From: Vicki Boser/InsuranceTek Inc [mailto:[email protected]] 
Sent: Tuesday, January 19, 2016 4:59 PM
To: Brandi Lohnes <[email protected]>; 'Cody Harwell' <[email protected]>
Subject: RE: Taylor and Son Contractor Application/contract

Dear Brandi, 

I have attached the insurance requirements for this industry and we have also included a quote. As most insurance companies cannot have all three lines of coverage in one policy, this is why specialty insurance has been designed. We also have subcontractors protection within our policy if your subcontractors does not have insurance at the time of loss, not enough or lack of coverage terms.

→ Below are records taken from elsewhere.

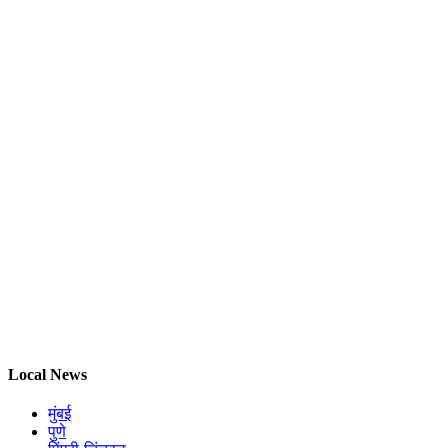
Local News
मुंबई
पुणे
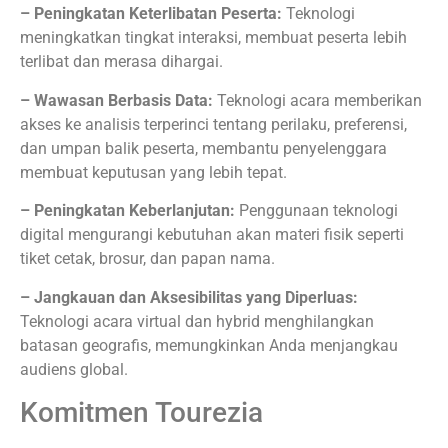
– Peningkatan Keterlibatan Peserta:
Teknologi
meningkatkan tingkat interaksi, membuat peserta lebih
terlibat dan merasa dihargai.
– Wawasan Berbasis Data:
Teknologi acara memberikan
akses ke analisis terperinci tentang perilaku, preferensi,
dan umpan balik peserta, membantu penyelenggara
membuat keputusan yang lebih tepat.
– Peningkatan Keberlanjutan:
Penggunaan teknologi
digital mengurangi kebutuhan akan materi fisik seperti
tiket cetak, brosur, dan papan nama.
– Jangkauan dan Aksesibilitas yang Diperluas:
Teknologi acara virtual dan hybrid menghilangkan
batasan geografis, memungkinkan Anda menjangkau
audiens global.
Komitmen Tourezia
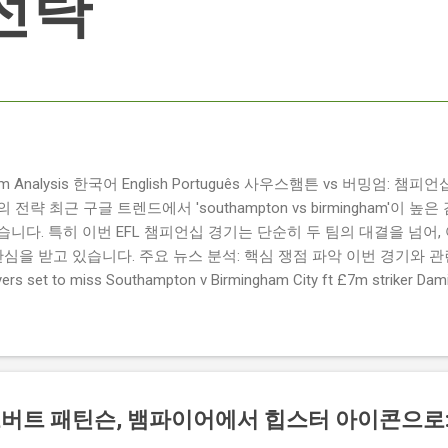
전략
ngham Analysis 한국어 English Português 사우스햄튼 vs 버밍엄:
략 최근 구글 트렌드에서 'southampton vs birmingham'이 
니다. 특히 이번 EFL 챔피언십 경기는 단순히 두 팀의 대결을 넘어,
관심을 받고 있습니다. 주요 뉴스 분석: 핵심 쟁점 파악 이번 경기와 
 set to miss Southampton v Birmingham City ft £7m striker
명의 선수가 결장할 예정이며, 특히 700만 파운드 스트라이커 데미
Southampton vs Birmingham City LIVE Score Updates in EF
트를 제공하는 뉴스로, 팬들의 높은 관심도를 반영합니다. Chris Davies:
ve to try to "be themselves" away from home : 버밍엄 시티의
것이 중요하다고 강조했습니다. ...
버트 패틴슨, 뱀파이어에서 힙스터 아이콘으로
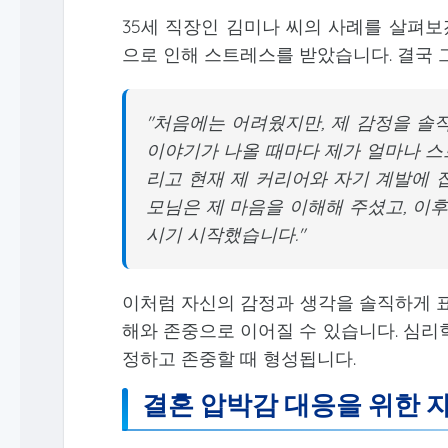
35세 직장인 김미나 씨의 사례를 살펴보
으로 인해 스트레스를 받았습니다. 결국 
"처음에는 어려웠지만, 제 감정을 솔
이야기가 나올 때마다 제가 얼마나 스
리고 현재 제 커리어와 자기 계발에 
모님은 제 마음을 이해해 주셨고, 이
시기 시작했습니다."
이처럼 자신의 감정과 생각을 솔직하게 표
해와 존중으로 이어질 수 있습니다. 심리
정하고 존중할 때 형성됩니다.
결혼 압박감 대응을 위한 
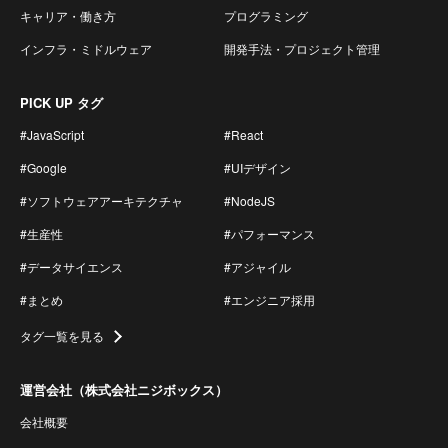
キャリア・働き方
プログラミング
インフラ・ミドルウェア
開発手法・プロジェクト管理
PICK UP タグ
#JavaScript
#React
#Google
#UIデザイン
#ソフトウェアアーキテクチャ
#NodeJS
#生産性
#パフォーマンス
#データサイエンス
#アジャイル
#まとめ
#エンジニア採用
タグ一覧を見る
運営会社（株式会社ニジボックス）
会社概要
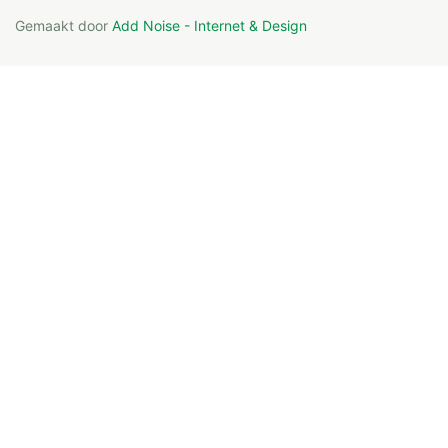
Gemaakt door
Add Noise - Internet & Design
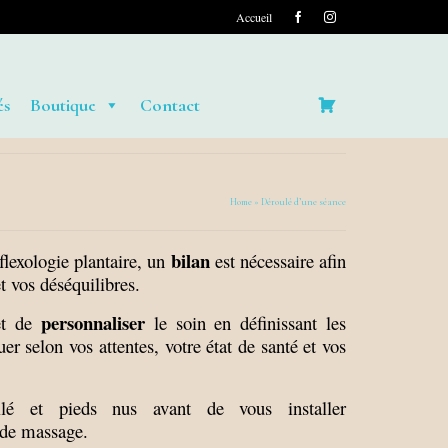
Accueil
és
Boutique
Contact
Home
»
Déroulé d’une séance
bilan
flexologie plantaire, un
est nécessaire afin
 vos déséquilibres.
personnaliser
et de
le soin en définissant les
er selon vos attentes, votre état de santé et vos
llé et pieds nus avant de vous installer
 de massage.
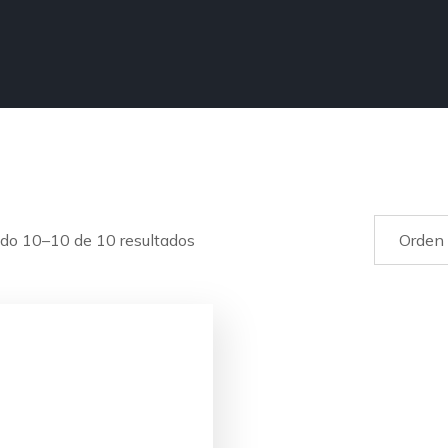
do 10–10 de 10 resultados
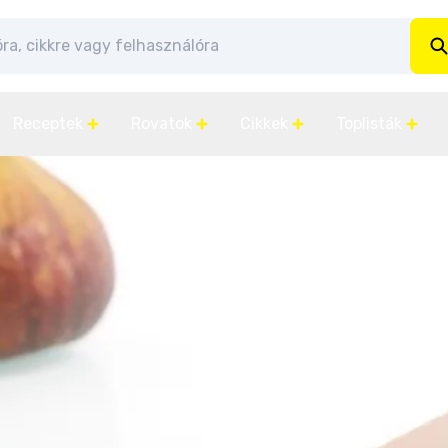
Receptek
Rovatok
Cikkek
Toplisták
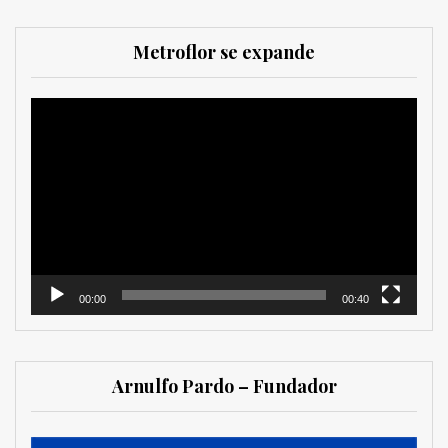
Metroflor se expande
Reproductor
de
vídeo
00:00
00:40
Arnulfo Pardo – Fundador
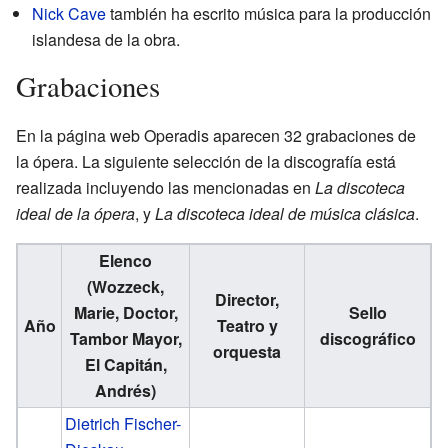
Nick Cave
también ha escrito música para la producción
islandesa de la obra.
Grabaciones
En la página web
Operadis
aparecen 32 grabaciones de
la ópera. La siguiente selección de la discografía está
realizada incluyendo las mencionadas en
La discoteca
ideal de la ópera
, y
La discoteca ideal de música clásica
.
Elenco
(Wozzeck,
Director,
Marie, Doctor,
Sello
Año
Teatro y
Tambor Mayor,
discográfico
orquesta
El Capitán,
Andrés)
Dietrich Fischer-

Attached is our insurance offer for your business liability and professional E&O coverage. Please review the proposal carefully noting the limits of coverage, conditions and exclusions. 

In order to bind, send all forms back to InsuranceTek Inc.
1.	Review, print and sign the "Insurance offer" (last 3 pages)
2.	Review, print and sign the “finance contract” (Please note the autopay option)
3.	Fax 800-610-4274 or email the signed application to our office keeping original signatures with your records. 

Payment options 
Payment Authorization form is attached. If you wish to mail a check, coverage will start upon receipt of the check. Check is payable to: InsuranceTek Inc PO Box 70, Snohomish WA 98291

Annual Premium: $2035.14 
Monthly Plan: Down payment is $420.14 with remaining balance due in (9) installments of $194.21 which includes their finance fee. Other plan available.

The policy is being written through non-admitted insurance company whereby the premium is 15% minimum earned and the fees are fully earned. Once the policy is ordered, we cannot order flat cancellation. If the insurance terminates within the first term of placement, a $100.00 cancellation fee will be applied. Your quote does not include: Business auto, business property or equipment on/off site, crime and emplyment practices coverage which is available.


----------



## Brodus (Mar 22, 2016)

Well, I am one of the idiots that fell for it and they've screwed me out of $6500. I could really use help identifying a couple companies worth working for in Louisiana. Any help would be greatly appreciated. Thanks


----------